### TASK DIRECTIONS
Beginning at the line that contains "Wrap output in <instances>...</instances>. Mask", write out each remaining line of the entries below exactly as it stands.

### SUPPLIED DATA
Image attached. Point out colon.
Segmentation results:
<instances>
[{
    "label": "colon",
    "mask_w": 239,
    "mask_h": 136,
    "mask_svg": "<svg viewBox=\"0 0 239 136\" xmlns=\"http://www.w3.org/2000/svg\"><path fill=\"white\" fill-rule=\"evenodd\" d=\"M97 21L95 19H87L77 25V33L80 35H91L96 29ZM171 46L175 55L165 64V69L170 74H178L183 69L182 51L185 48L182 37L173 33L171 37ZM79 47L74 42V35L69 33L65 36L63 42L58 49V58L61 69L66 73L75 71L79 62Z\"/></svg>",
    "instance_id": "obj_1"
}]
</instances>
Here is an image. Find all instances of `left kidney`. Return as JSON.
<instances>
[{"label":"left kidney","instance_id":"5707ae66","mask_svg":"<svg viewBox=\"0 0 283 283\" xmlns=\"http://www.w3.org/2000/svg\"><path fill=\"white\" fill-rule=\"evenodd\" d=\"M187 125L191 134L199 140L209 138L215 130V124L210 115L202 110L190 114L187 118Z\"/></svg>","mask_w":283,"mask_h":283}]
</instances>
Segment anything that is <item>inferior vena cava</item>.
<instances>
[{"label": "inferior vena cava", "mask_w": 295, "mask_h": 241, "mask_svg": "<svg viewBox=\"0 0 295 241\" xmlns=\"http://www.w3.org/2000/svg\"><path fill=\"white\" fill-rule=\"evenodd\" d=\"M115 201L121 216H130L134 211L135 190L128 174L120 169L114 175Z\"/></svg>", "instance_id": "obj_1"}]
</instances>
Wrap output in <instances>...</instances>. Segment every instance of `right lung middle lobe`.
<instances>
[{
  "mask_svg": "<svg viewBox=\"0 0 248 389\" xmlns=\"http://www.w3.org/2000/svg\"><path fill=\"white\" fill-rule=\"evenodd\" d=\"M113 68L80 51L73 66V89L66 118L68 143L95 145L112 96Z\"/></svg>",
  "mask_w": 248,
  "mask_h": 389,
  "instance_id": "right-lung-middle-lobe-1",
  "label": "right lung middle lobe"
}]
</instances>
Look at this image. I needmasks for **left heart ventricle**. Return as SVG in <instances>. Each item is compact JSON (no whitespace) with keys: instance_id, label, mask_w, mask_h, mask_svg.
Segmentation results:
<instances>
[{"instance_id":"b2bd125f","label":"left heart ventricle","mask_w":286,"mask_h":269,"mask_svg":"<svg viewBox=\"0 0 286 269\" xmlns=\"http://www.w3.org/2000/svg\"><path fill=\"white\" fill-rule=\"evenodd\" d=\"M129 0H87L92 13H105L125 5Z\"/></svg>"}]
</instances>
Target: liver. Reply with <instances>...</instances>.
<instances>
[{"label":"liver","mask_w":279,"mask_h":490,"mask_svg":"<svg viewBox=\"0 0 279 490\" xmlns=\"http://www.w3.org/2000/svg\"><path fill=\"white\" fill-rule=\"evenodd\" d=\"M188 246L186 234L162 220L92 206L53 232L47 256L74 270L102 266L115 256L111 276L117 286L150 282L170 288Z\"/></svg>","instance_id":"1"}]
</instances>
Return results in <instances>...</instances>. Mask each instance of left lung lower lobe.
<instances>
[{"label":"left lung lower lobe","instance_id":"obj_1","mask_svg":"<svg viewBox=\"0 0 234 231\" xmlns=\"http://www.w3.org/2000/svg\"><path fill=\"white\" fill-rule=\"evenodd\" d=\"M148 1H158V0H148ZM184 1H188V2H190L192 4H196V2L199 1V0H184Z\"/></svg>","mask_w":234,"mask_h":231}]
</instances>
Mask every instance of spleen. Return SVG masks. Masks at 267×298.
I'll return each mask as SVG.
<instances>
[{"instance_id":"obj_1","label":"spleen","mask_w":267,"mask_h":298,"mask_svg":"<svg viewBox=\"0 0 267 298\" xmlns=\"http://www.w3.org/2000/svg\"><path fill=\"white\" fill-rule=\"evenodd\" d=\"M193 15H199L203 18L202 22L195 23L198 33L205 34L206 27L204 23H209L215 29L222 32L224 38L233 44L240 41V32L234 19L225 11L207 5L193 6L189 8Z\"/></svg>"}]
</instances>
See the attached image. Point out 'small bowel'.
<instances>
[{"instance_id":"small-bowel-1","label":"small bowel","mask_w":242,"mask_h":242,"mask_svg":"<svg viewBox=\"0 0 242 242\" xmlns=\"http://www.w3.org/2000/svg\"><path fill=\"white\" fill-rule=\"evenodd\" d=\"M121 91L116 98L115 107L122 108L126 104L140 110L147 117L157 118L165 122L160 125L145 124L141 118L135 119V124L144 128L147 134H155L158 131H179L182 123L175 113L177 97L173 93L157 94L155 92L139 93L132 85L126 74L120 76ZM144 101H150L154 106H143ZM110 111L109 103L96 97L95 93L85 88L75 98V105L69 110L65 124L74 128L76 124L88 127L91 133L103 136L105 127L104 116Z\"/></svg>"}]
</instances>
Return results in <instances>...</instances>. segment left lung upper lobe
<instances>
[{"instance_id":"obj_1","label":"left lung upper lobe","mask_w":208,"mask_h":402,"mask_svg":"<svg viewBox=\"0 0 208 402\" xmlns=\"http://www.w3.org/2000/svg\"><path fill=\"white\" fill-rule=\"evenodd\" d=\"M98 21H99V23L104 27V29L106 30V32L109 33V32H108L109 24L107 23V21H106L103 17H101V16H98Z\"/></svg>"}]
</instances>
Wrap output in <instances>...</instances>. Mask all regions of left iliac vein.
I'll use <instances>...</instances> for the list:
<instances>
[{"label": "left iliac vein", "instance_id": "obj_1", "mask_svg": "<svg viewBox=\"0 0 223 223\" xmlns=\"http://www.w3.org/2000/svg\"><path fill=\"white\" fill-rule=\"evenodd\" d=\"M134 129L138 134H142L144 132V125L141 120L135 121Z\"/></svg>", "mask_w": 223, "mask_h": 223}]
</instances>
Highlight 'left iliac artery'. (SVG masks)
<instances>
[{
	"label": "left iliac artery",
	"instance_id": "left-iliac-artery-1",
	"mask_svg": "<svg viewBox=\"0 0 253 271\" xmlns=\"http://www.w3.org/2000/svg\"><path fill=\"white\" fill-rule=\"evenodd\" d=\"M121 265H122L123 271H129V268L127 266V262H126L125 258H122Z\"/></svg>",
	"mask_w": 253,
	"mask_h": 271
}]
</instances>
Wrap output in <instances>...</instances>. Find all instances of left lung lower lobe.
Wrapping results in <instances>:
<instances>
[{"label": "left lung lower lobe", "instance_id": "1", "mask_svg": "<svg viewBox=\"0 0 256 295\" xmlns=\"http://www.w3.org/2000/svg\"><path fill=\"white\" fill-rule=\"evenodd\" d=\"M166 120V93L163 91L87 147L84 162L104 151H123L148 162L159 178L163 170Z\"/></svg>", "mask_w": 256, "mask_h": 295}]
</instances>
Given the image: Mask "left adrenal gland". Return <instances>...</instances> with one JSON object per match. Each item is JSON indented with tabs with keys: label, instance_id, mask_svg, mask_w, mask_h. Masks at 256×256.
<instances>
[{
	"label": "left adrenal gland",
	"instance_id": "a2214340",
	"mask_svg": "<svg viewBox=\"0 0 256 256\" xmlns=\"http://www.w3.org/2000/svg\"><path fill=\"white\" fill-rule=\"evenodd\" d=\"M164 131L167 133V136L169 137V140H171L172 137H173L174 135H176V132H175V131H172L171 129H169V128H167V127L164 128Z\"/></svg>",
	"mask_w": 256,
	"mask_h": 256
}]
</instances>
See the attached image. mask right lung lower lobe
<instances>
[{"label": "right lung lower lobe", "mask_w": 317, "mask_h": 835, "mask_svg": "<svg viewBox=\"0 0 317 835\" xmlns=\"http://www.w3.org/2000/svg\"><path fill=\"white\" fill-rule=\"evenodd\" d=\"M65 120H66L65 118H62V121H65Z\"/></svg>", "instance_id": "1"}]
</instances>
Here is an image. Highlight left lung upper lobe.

### TASK RESPONSE
Wrap output in <instances>...</instances>. Mask all regions of left iliac vein.
I'll use <instances>...</instances> for the list:
<instances>
[{"label": "left iliac vein", "instance_id": "obj_1", "mask_svg": "<svg viewBox=\"0 0 223 223\" xmlns=\"http://www.w3.org/2000/svg\"><path fill=\"white\" fill-rule=\"evenodd\" d=\"M134 129L138 134H142L144 132V125L141 120L135 121Z\"/></svg>", "mask_w": 223, "mask_h": 223}]
</instances>
Highlight 'left iliac artery'. (SVG masks)
<instances>
[{
	"label": "left iliac artery",
	"instance_id": "left-iliac-artery-1",
	"mask_svg": "<svg viewBox=\"0 0 253 271\" xmlns=\"http://www.w3.org/2000/svg\"><path fill=\"white\" fill-rule=\"evenodd\" d=\"M121 265H122L123 271H129V268L127 266V262H126L125 258H122Z\"/></svg>",
	"mask_w": 253,
	"mask_h": 271
}]
</instances>
Wrap output in <instances>...</instances>. Find all instances of left lung lower lobe.
Wrapping results in <instances>:
<instances>
[{"label": "left lung lower lobe", "instance_id": "1", "mask_svg": "<svg viewBox=\"0 0 256 295\" xmlns=\"http://www.w3.org/2000/svg\"><path fill=\"white\" fill-rule=\"evenodd\" d=\"M166 120V93L163 91L87 147L84 162L104 151H123L148 162L159 178L163 170Z\"/></svg>", "mask_w": 256, "mask_h": 295}]
</instances>
Given the image: Mask "left adrenal gland". Return <instances>...</instances> with one JSON object per match. Each item is JSON indented with tabs with keys: label, instance_id, mask_svg, mask_w, mask_h. Masks at 256×256.
<instances>
[{
	"label": "left adrenal gland",
	"instance_id": "a2214340",
	"mask_svg": "<svg viewBox=\"0 0 256 256\" xmlns=\"http://www.w3.org/2000/svg\"><path fill=\"white\" fill-rule=\"evenodd\" d=\"M164 131L167 133V136L169 137V140H171L172 137H173L174 135H176V132H175V131H172L171 129H169V128H167V127L164 128Z\"/></svg>",
	"mask_w": 256,
	"mask_h": 256
}]
</instances>
See the attached image. mask right lung lower lobe
<instances>
[{"label": "right lung lower lobe", "mask_w": 317, "mask_h": 835, "mask_svg": "<svg viewBox=\"0 0 317 835\" xmlns=\"http://www.w3.org/2000/svg\"><path fill=\"white\" fill-rule=\"evenodd\" d=\"M65 120H66L65 118H62V121H65Z\"/></svg>", "instance_id": "1"}]
</instances>
Here is an image. Highlight left lung upper lobe.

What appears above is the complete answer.